Appealing perfectly to our pseudo backpacker/neo hippie sensibilities, my friends and I decided to visit Kasol and to further trek to Malana. A quaint little village tucked in the great Himalayas; a world opting to be unaware of the world. Desperate in its ferociousness trying to guard its purity on all fours. The villagers take pride in being descendants of Alexander the Great. Legend has that Alexander once went into hiding in Malana. He was so mesmerised by the beauty he found in its isolation and otherwise, that he didn’t want to return to the world waiting for him.
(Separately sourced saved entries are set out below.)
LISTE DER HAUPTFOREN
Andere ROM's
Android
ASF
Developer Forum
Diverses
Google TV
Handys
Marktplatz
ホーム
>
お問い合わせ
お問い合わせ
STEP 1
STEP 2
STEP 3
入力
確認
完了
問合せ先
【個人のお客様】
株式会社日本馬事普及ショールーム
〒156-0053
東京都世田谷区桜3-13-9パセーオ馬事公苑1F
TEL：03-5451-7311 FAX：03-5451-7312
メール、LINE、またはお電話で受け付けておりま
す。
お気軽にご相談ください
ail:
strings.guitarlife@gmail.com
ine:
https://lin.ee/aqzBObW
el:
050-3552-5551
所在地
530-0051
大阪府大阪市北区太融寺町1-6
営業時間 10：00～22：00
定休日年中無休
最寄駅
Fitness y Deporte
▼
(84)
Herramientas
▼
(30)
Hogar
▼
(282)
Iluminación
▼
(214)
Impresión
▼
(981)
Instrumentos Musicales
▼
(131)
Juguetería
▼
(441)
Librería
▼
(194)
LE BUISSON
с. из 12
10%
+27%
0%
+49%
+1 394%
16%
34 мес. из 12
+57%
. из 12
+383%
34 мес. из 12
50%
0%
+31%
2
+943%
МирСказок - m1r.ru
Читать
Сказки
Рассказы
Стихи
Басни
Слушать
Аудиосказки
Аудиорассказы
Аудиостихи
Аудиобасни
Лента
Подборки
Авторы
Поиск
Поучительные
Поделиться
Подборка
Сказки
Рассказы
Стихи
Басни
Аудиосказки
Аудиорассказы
Before entering the village, we are strictly instructed not to touch any villager or dwellings. In case of non compliance a 2500 rupee fine will be levied and a goat will be slaughtered at the site. Its blood will then be sprinkled all over to reinstate the village’s purity. Boards inside the village reaffirm the same but are unapologetic because they are God’s rules and not their own- their God being Jamdagni Rishi who was gifted Malana by Lord Shiva. On arriving in Malana, he discovered that the place was already under a monster who was eating its residents everyday. He tricked the monster by offering himself for him to eat and killed him.
The persistent ‘DON’T TOUCH’ verbal reminders by the villagers keep us from stepping off the cemented path made for the impure. The houses in the village are made mainly from stacked wooden logs on stilts with more wooden logs stored underneath. Colourful clothes hang on wires to dry. Innocent faces linger at glass less window panes. Elders are surprisingly compliant with photo requests and the children look at us fixedly, eager to let themselves onto the secrets from beyond, searching our clothes and our faces that carry word about the world which is not theirs.
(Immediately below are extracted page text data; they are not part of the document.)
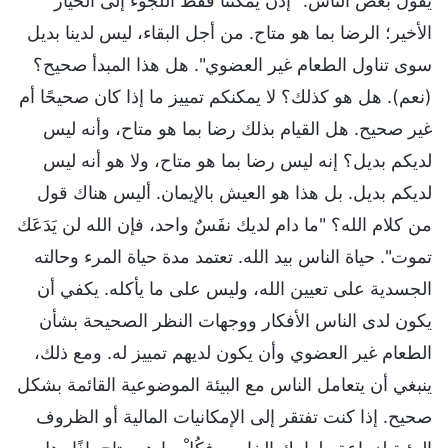
يقول بعض الناس: "إذن يمكننا فقط اللجوء إلى الخيار
الأخير؛ الرضا بما هو متاح. من أجل البقاء، ليس لدينا بديل
سوى تناول الطعام غير العضوي". هل هذا المبدأ صحيح؟
(نعم). هل هو كذلك؟ لا يمكنكم تمييز ما إذا كان صحيحًا أم
غير صحيح. هل القيام بذلك رضا بما هو متاح، وأنه ليس
لديكم بديل؟ إنه ليس رضا بما هو متاح، ولا هو أنه ليس
لديكم بديل. بل هذا هو العيش بالإيمان. أليس هناك قول
من كلام الله؟ "ما دام لديك نفَسٌ واحد، فإن الله لن يَدَعَك
تموت". حياة الناس بيد الله. تعتمد مدة حياة المرء وحالته
الجسدية على تعيين الله، وليس على ما يأكله. يكفي أن
يكون لدى الناس الأفكار ووجهات النظر الصحيحة بشأن
الطعام غير العضوي وأن يكون لديهم تمييز له. ومع ذلك،
ينبغي أن يتعامل الناس مع البيئة الموضوعية القائمة بشكل
صحيح. إذا كنت تفتقر إلى الإمكانيات المالية أو الظروف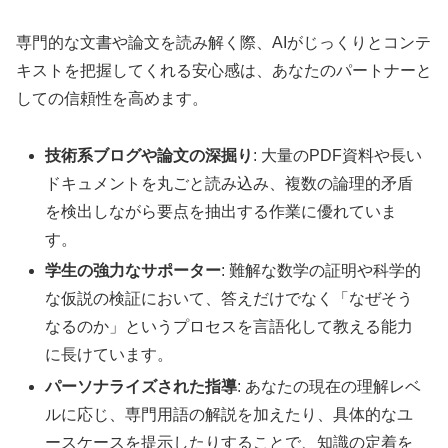
専門的な文書や論文を読み解く際、AIがじっくりとコンテ
キストを把握してくれる安心感は、あなたのパートナーと
しての信頼性を高めます。
技術系ブログや論文の深掘り
: 大量のPDF資料や長い
ドキュメントを丸ごと読み込み、複数の論理的矛盾
を検出しながら要点を抽出する作業に優れていま
す。
学生の強力なサポーター
: 難解な数学の証明や科学的
な仮説の検証において、答えだけでなく「なぜそう
なるのか」というプロセスを言語化して教える能力
に長けています。
パーソナライズされた指導
: あなたの現在の理解レベ
ルに応じ、専門用語の解説を加えたり、具体的なユ
ースケースを提示したりすることで、知識の定着を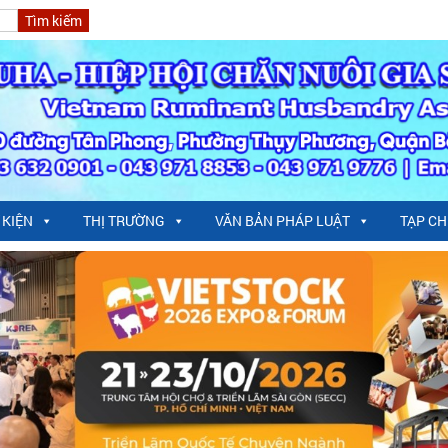
 KIỆN
THỊ TRƯỜNG
VĂN BẢN PHÁP LUẬT
TẠP CH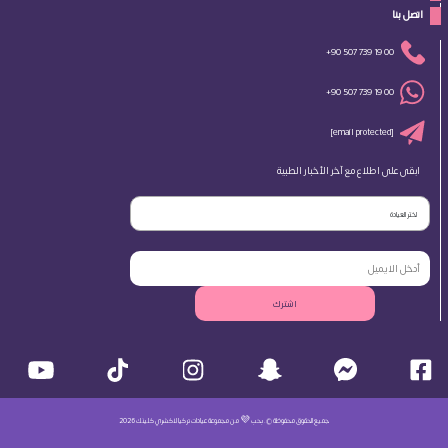
 اتصل بنا 
+90 507 739 19 00
+90 507 739 19 00
[email protected]
ابقى على اطلاع مع آخر الأخبار الطبية
اختر العيادة
اشترك
جميع الحقوق محفوظة ©. بحب 💜 من مجموعة عيادات تركيا لاكشري كلينك 2026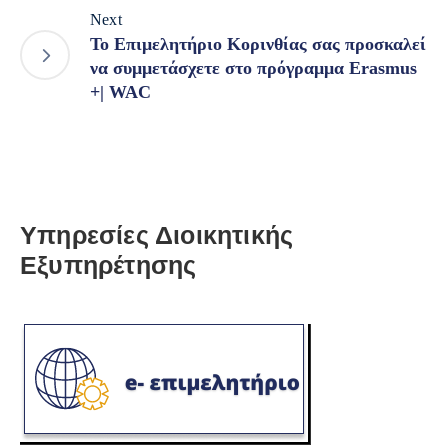
Next
To Επιμελητήριο Κορινθίας σας προσκαλεί
να συμμετάσχετε στο πρόγραμμα Erasmus
+| WAC
Υπηρεσίες Διοικητικής
Εξυπηρέτησης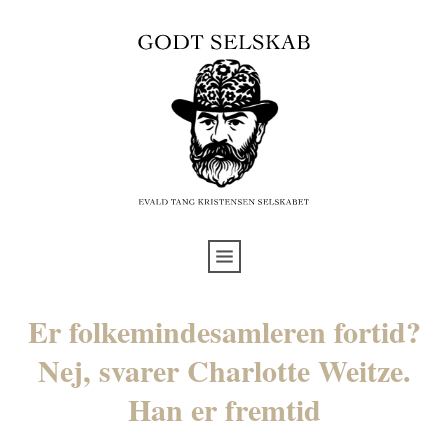
Er folkemindesamleren fortid?
Nej, svarer Charlotte Weitze.
Han er fremtid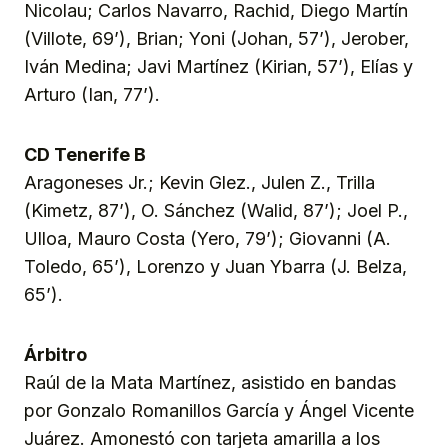
Nicolau; Carlos Navarro, Rachid, Diego Martín
(Villote, 69’), Brian; Yoni (Johan, 57’), Jerober,
Iván Medina; Javi Martínez (Kirian, 57’), Elías y
Arturo (Ian, 77’).
CD Tenerife B
Aragoneses Jr.; Kevin Glez., Julen Z., Trilla
(Kimetz, 87’), O. Sánchez (Walid, 87’); Joel P.,
Ulloa, Mauro Costa (Yero, 79’); Giovanni (A.
Toledo, 65’), Lorenzo y Juan Ybarra (J. Belza,
65’).
Árbitro
Raúl de la Mata Martínez, asistido en bandas
por Gonzalo Romanillos García y Ángel Vicente
Juárez. Amonestó con tarjeta amarilla a los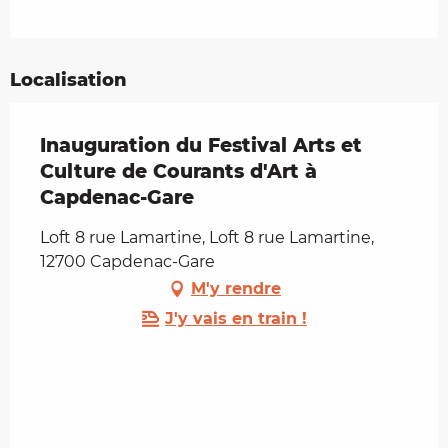
Localisation
Inauguration du Festival Arts et
Culture de Courants d'Art à
Capdenac-Gare
Loft 8 rue Lamartine, Loft 8 rue Lamartine,
12700 Capdenac-Gare
M'y rendre
J'y vais en train !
Malana village does not choose to take recourse of the Indian Jurisdiction and has its own unique law. All the decisions in Malana are taken by the Village head who symbolically dresses like Akbar and sits with his panchayat overlooking the glistening snow-capped Himalayas. Not too long ago, it were of these mountains, that a young girl wanted to take pictures of. Excited and unaware she hopped on the platform to capture the picturesque view. Within minutes she was surrounded by spiteful villagers, spitting curses at her. As her punishment, she was handed a bucket of water and forced to wash the entire platform with her hair.
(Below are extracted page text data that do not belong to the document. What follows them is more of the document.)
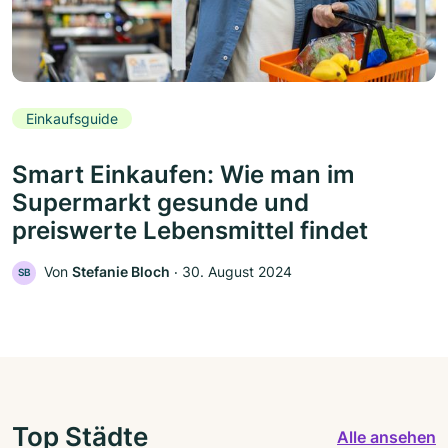
Einkaufsguide
Smart Einkaufen: Wie man im
Supermarkt gesunde und
preiswerte Lebensmittel findet
Von
Stefanie Bloch
‧
30. August 2024
SB
Top Städte
Alle ansehen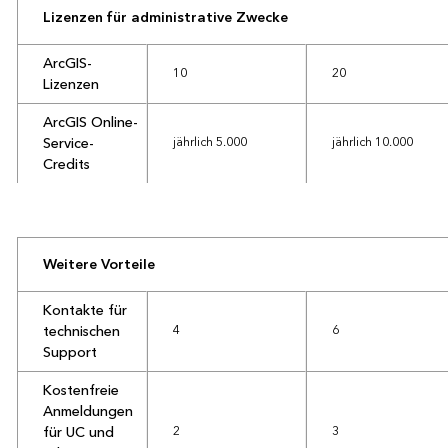
Lizenzen für administrative Zwecke
ArcGIS-
10
20
Lizenzen
ArcGIS Online-
Service-
jährlich 5.000
jährlich 10.000
Credits
Weitere Vorteile
Kontakte für
technischen
4
6
Support
Kostenfreie
Anmeldungen
für UC und
2
3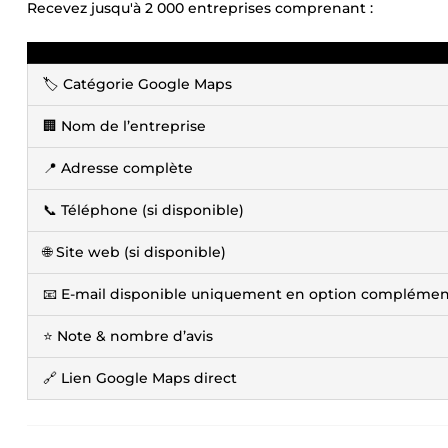
Recevez jusqu'à 2 000 entreprises comprenant :
🏷️ Catégorie Google Maps
🏢 Nom de l’entreprise
📍 Adresse complète
📞 Téléphone (si disponible)
🌐 Site web (si disponible)
📧 E-mail disponible uniquement en option complémenta
⭐ Note & nombre d’avis
🔗 Lien Google Maps direct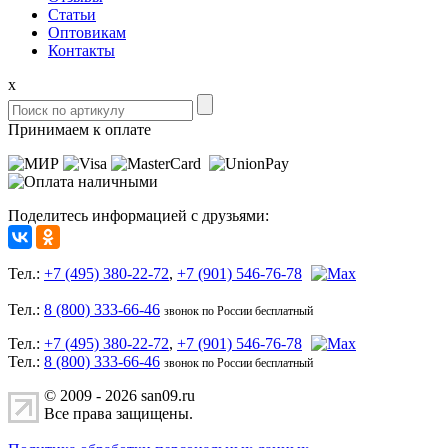
Статьи
Оптовикам
Контакты
x
Принимаем к оплате
Поделитесь информацией с друзьями:
Тел.:
+7 (495) 380-22-72
,
+7 (901) 546-76-78
Тел.:
8 (800) 333-66-46
звонок по России бесплатный
Тел.:
+7 (495) 380-22-72
,
+7 (901) 546-76-78
Тел.:
8 (800) 333-66-46
звонок по России бесплатный
© 2009 - 2026 san09.ru
Все права защищены.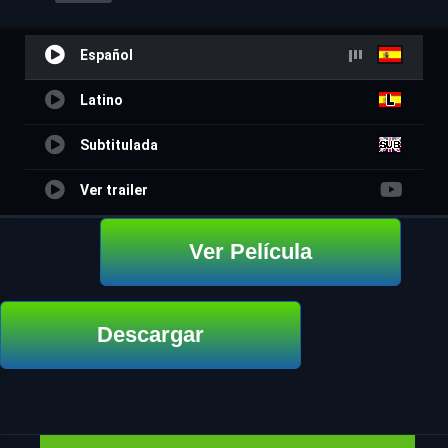
Español
Latino
Subtitulada
Ver trailer
Ver Película
Descargar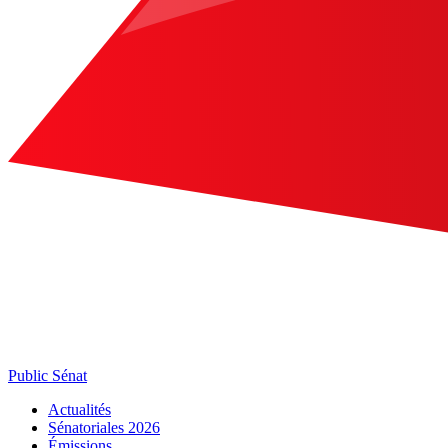
Public Sénat
Actualités
Sénatoriales 2026
Émissions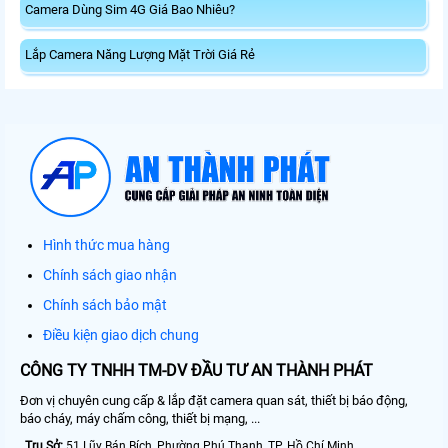
Camera Dùng Sim 4G Giá Bao Nhiêu?
Lắp Camera Năng Lượng Mặt Trời Giá Rẻ
Hình thức mua hàng
Chính sách giao nhận
Chính sách bảo mật
Điều kiện giao dịch chung
CÔNG TY TNHH TM-DV ĐẦU TƯ AN THÀNH PHÁT
Đơn vị chuyên cung cấp & lắp đặt camera quan sát, thiết bị báo động,
báo cháy, máy chấm công, thiết bị mạng, ...
Trụ Sở:
51 Lũy Bán Bích, Phường Phú Thạnh, TP. Hồ Chí Minh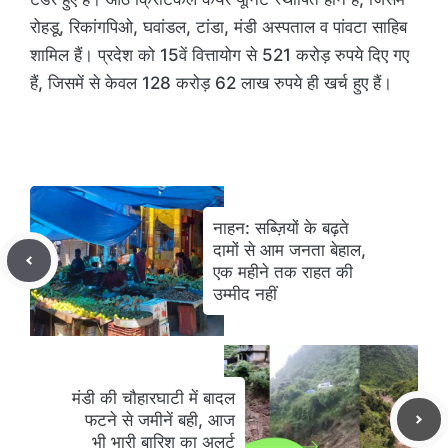
रोहडू, रिकांगपिओ, घवांडल, टांडा, मंडी अस्पताल व पांवटा साहिब
शामिल हैं। प्रदेश को 15वें वित्तायोग से 521 करोड़ रुपये दिए गए
हैं, जिसमें से केवल 128 करोड़ 62 लाख रुपये ही खर्च हुए हैं।
नाहन: सब्ज़ियों के बढ़ते
दामों से आम जनता बेहाल,
एक महीने तक राहत की
उम्मीद नहीं
मंडी की चौहारघाटी में बादल
फटने से जमीनें बही, आज
भी भारी बारिश का अलर्ट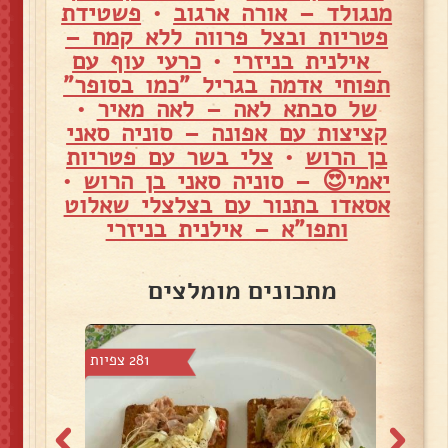
מנגולד – אורה ארגוב
•
פשטידת
פטריות ובצל פרווה ללא קמח –
אילנית בניזרי
•
כרעי עוף עם
תפוחי אדמה בגריל "כמו בסופר"
של סבתא לאה – לאה מאיר
•
קציצות עם אפונה – סוניה סאני
בן הרוש
•
צלי בשר עם פטריות
יאמי😍 – סוניה סאני בן הרוש
•
אסאדו בתנור עם בצלצלי שאלוט
ותפו"א – אילנית בניזרי
מתכונים מומלצים
צפיות
281 צפיות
You can almost feel the air thick, saturated with the legends and stories, making you rather empathetic towards their blind obsessions. Even though some signs of modernisation are visible, it’s intriguing to see a place which lies at the core of the nation’s cannabis network which potentially impacts the economy of multiple countries shut its eyes so tightly refusing to acknowledge its own discovery.